When the FHA (Federal Housing Administration) insures a loan on a 1 to 4-unit residential property, and that loan goes into foreclosure, HUD (Department of Housing and Urban Development) is the entity that ultimately comes into possession of the foreclosed property. These homes then go on the market at their current “fair market value” as appraised by HUD, which is motivated to sell the property quickly and recoup its losses. If you have the cash, or can get financing, you can then buy one of these homes, often at reduced prices.
What are the Pros and Cons of Buying a HUD home?
- Since these homes are foreclosures, you can often get a good deal on them. And, if they don’t sell after a certain period, their prices may get reduced again.
- Many of these homes will still qualify for FHA loans, depending on their condition. If so, you would only have to pay 3.5 percent of the loan amount as a down payment, instead of the typical 20 percent for a conventional loan.
- If you are someone who intends to live in the home, rather than try to rent it or flip it, (an owner-occupant), you get priority in the bidding process.
- If you are a firefighter, law enforcement officer, pre-kindergarten through 12th grade teacher, or EMT, you can qualify for a 50 percent discount off the list price of a HUD home located in revitalization areas.
- The biggest con is that the properties are sold “as is.” Any repairs, minor to major, will be your responsibility once you purchase the home.

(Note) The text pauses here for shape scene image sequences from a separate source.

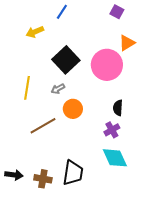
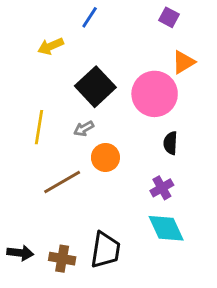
black semicircle: (118, 108) -> (170, 143), moved

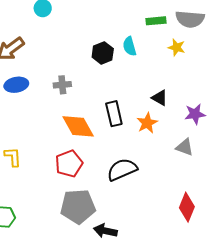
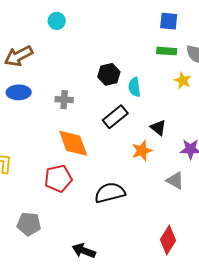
cyan semicircle: (130, 46) -> (134, 87), moved
black rectangle: (114, 114) -> (115, 117), moved, turned 55
gray pentagon: (78, 206) -> (29, 224), moved, size x0.7

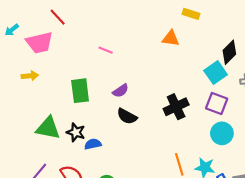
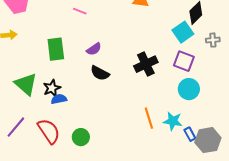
green triangle: (48, 128) -> (26, 84), turned 30
black star: (76, 132) -> (52, 88), turned 30
blue semicircle: (93, 144) -> (59, 99), moved

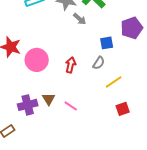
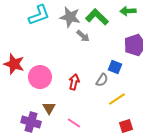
blue square: (107, 43) -> (115, 67), moved, turned 32
brown triangle: (49, 99) -> (49, 108), moved
purple cross: (28, 105) -> (31, 122), turned 30

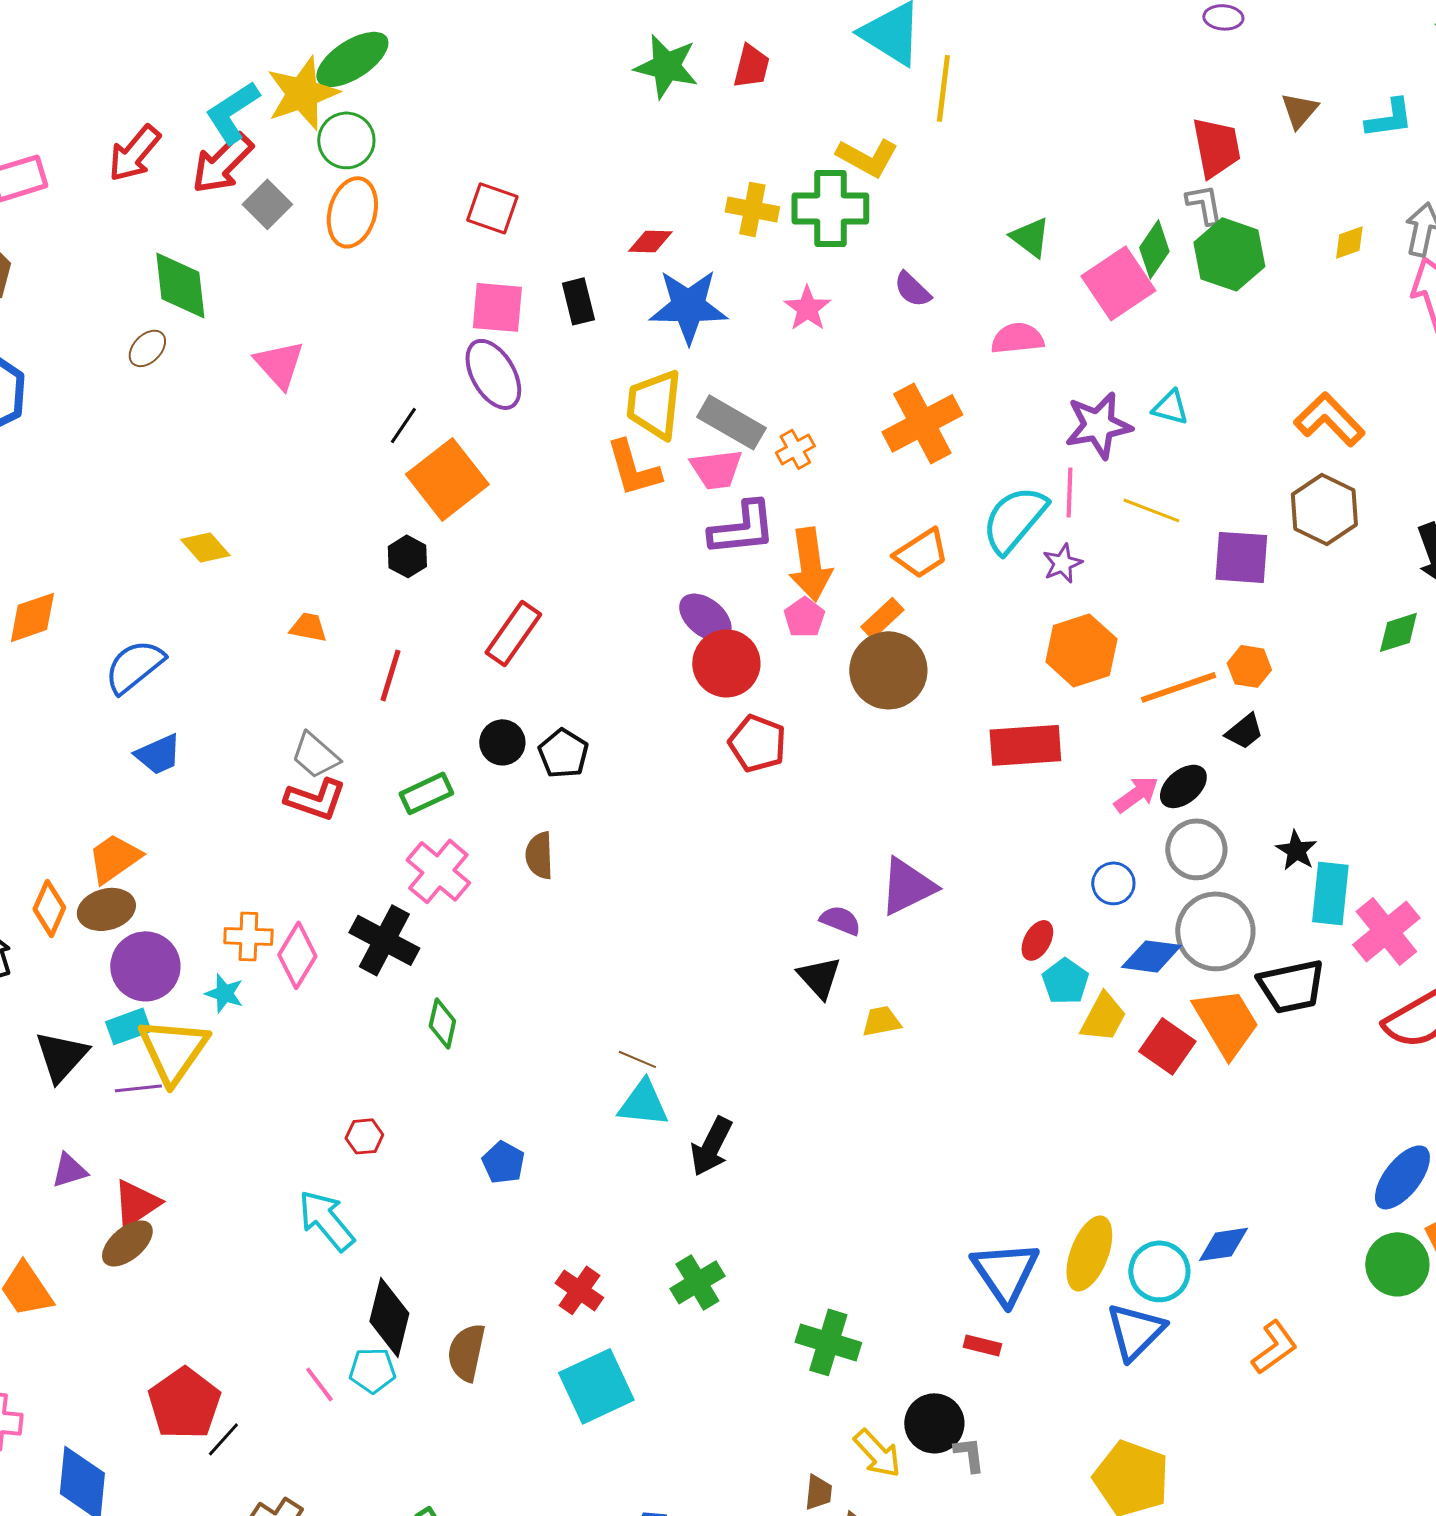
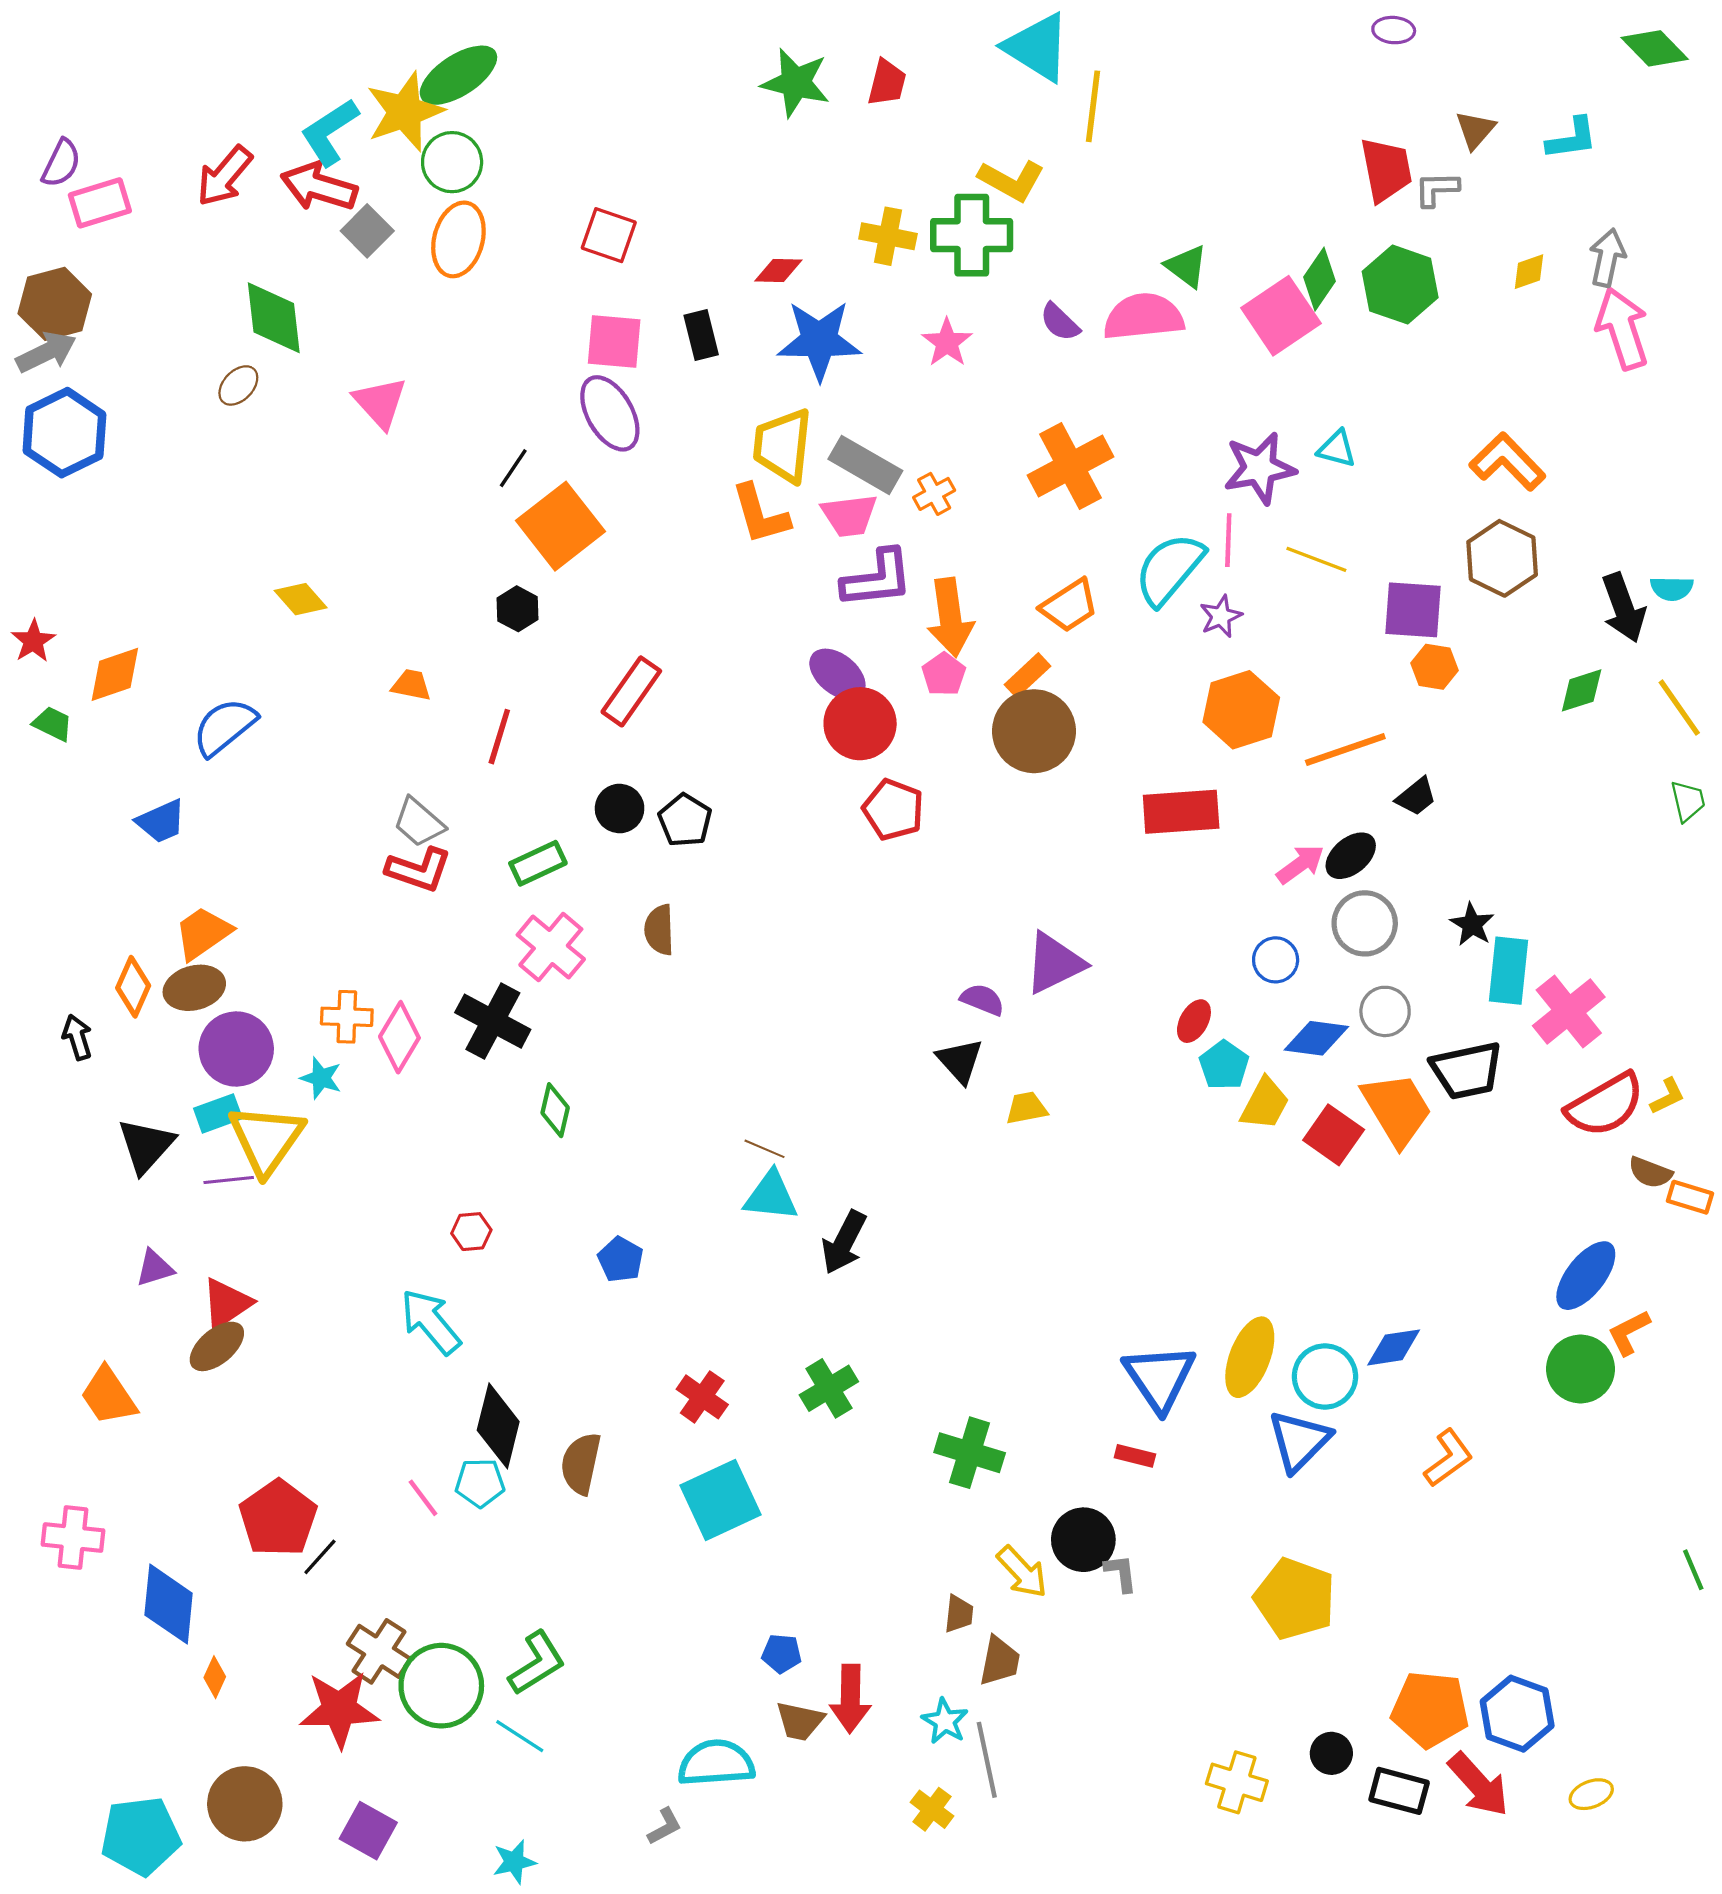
red arrow: (222, 163) -> (319, 187), turned 62
gray L-shape: (1204, 204) -> (1437, 189), moved, turned -81
pink semicircle: (1017, 338) -> (1143, 317), moved, size x1.4
orange hexagon: (1249, 666) -> (1434, 667), moved
blue trapezoid: (158, 754) -> (161, 821), moved
gray circle: (1215, 931) -> (1385, 1011), size x0.6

- When you buy the home as an owner-occupant, you must live in it for 12 months before you may sell or rent it.
- When you buy the home at the 50 percent discount, in what HUD calls the Good Neighbor Next Door Sales Program, you must live there for 36 months.
How do I Buy a HUD Home?
The first thing you do is go to HUD’s portal, the hudhomestore, and search for homes where you would like to live. The portal lets you search by state, county, city, and even zip code. It lets you filter by criteria like reduced price, new listings, number of bedrooms, bathrooms, and more. Once you’ve found a home you are interested in, you will need a real estate broker approved and registered with HUD to submit your bid for you. But, your costs for your real estate professional may be covered, all or in part, by HUD at closing.
You don’t make an offer in this process like in traditional home buying, because it’s really an auction where the highest bidder wins. But, as a potential owner-occupant, you will have an exclusive period in which to bid of up to 15 days before investors can bid. If your bid is accepted, things will move quickly after that, so make sure you are prepared. You need to have your financing approved before you bid, which brings us to another vital question.
Should I Get a Home Inspection before I Buy a HUD Home?
Emphatically, yes. Since these properties are sold “as is,” it is important to be aware of all issues or potential issues. It will affect not only your bidding, but also the financing you may ultimately obtain. These inspections really must be done before you bid on the home for your own protection. HUD strongly encourages home inspections, as well. There are too many potential issues that are not glaring to the untrained eye, for you to rely on your own assessment. If the property needs a lot of repair, but you are still interested in it, you may want to investigate an FHA 203(k) Rehabilitation Loan, which basically lets you bundle your mortgage and construction loans together into one lower interest loan.
How does the Good Neighbor Next Door Program Work?
Single family homes in designated revitalization areas are offered exclusively to those eligible for the program for 7 days. To find homes in revitalization areas, go to the Single-Family Home Locator. Unlike the other sales, if there is more than one bid, the property is awarded at random by lottery. If you qualify for the program and are awarded the property, you must sign a second “silent” mortgage and note to HUD, upon which no payments or interest are due, to secure your required 36-month stay in the home.
What are my Financing Options?
In buying a HUD home, you have the option to pay cash or finance through an FHA, VA, or conventional loan. HUD does not provide any type of financing for these homes. To qualify for an FHA loan, where the down payment may be only 3.5 percent, you will need to have a credit score of 580 or higher and the property must also qualify. There will, of course, be income and other requirements to qualify for these loans. The FHA 203(k) Rehabilitation Mortgage will help you with the larger renovations, but you will pay more for it. And, the total loan, based on the value of the home with renovations, can’t exceed the FHA loan amounts for your area.
So, if you’re willing to put in the effort, a HUD home may be a good option. Just make sure you do your homework. Know ahead of time what you can afford, what financing you will qualify for, and how much work you’re willing to take on to enjoy home ownership. And don’t forget that home inspection. It could be the best money you ever spend.